Rob Gallagher, Trinity '98 and a third-year law student, says the weekend isn't as amazing his time at K-Ville, but it's not far off.

"It's like a compressed version of what the undergrads do," he says. "And the Fuqua kids are only here two years, so they're really ready to party."

The two are pooling their spots in the lottery with the rest of their U-Haul group, a common practice whereby if one person wins tickets, everyone gets to go to at least one of the games.

Around the blacktop, there's some pick-up basketball at a portable hoop, grads reading magazines and pulp fiction and a lot of drinking. The band sounds like a faster-paced Pat Benatar, with the sounds of Garbage pumping out of a quick guitar and powerful female vocals. Pizza boxes from Papa John's litter the ground along with bags of Doritos and cases of beer.

Kevin Kessler, a fifth-year mathematics student, relaxes with friends over a beery game of chess.

"It's the only real party for the grad students," Kessler says.

Students who don't win tickets this year, he explains, get double odds the next year. If they don't win tickets then, the odds go up to five-to-one.

Down the hill, a group of law students hailing from Australia, Canada, England and Germany huddle outside their tent, the boombox blasting techno and a clean-looking grill nearby. An expectant 32-ounce summer sausage sits defrosting on a table.

Pierre Abinakle, the Canadian, says he has a tragic story to tell.

"I broke my glasses and missed a check," he begins. "Then I realized I needed to get them fixed and couldn't get an exemption, and so I missed another check. I'm just hanging out here now, but I'm gone."

"They're hard asses!" interjects Paul Biumpton, the Briton.

One group of divinity students isn't so enthused about the whole experience.

"It's been all right," says Curtis Goforth, in his fourth year in the program. Goforth, bitter, says he hasn't gotten tickets the previous two years and did not camp out his first year. To top things off, last year, he got turned away from the Duke-Carolina game for unclear reasons.

"I'm just glad it was a girl that turned me away, because if it was a guy, I would've punched the S.O.B.," he said. "I'm doing it for the principle. I'm tenting in hopes of getting Carolina tickets."

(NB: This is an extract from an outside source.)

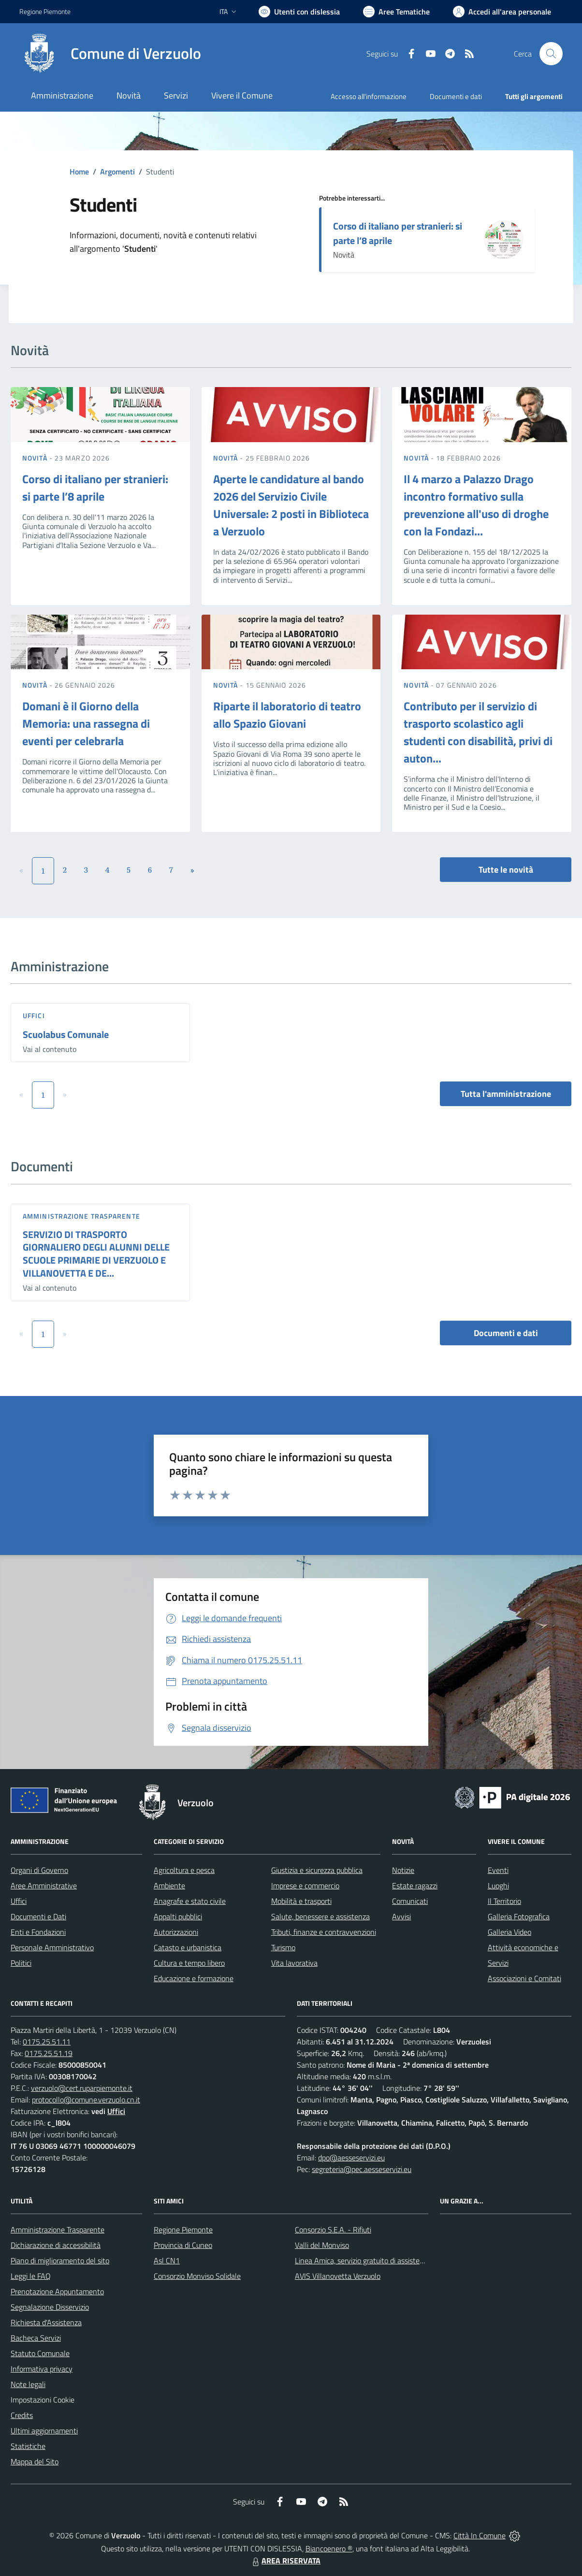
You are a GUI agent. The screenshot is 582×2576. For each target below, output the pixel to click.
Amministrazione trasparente (81, 1216)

Noise from a rowdy group at the bottom of the hill spreads throughout the area, as one drunken student races up the slope, circles a tree and comes back down to his companions. Part three of the "Beer Olympics," explains Marc Adler, a first-year chemistry student.

"It's not very often you get people of high intelligence in a small area to do stupid s--t just for basketball tickets," Adler says, puffing on a cigarette. The teams are coed, he says, and the competition spans Friday and Saturday.

Onlooker Raj Juwarker, a second-year chemistry student, explains that he is the reigning champion but has retired, at least for now, undefeated. "I almost forget that we're camping for basketball tickets," he says.

Despite the abundance of beer-fueled antics, not everyone is there to get sloshed. As her blonde toddler runs around with an orange makeshift sword, Joni Glass explains that her husband, Shane, a second-year business student, has been camping out in a Ryder truck.

"It's more difficult; you've just got more priorities to manage," Shane says of camping out as a father. "But we're only out here a few days, so it's manageable."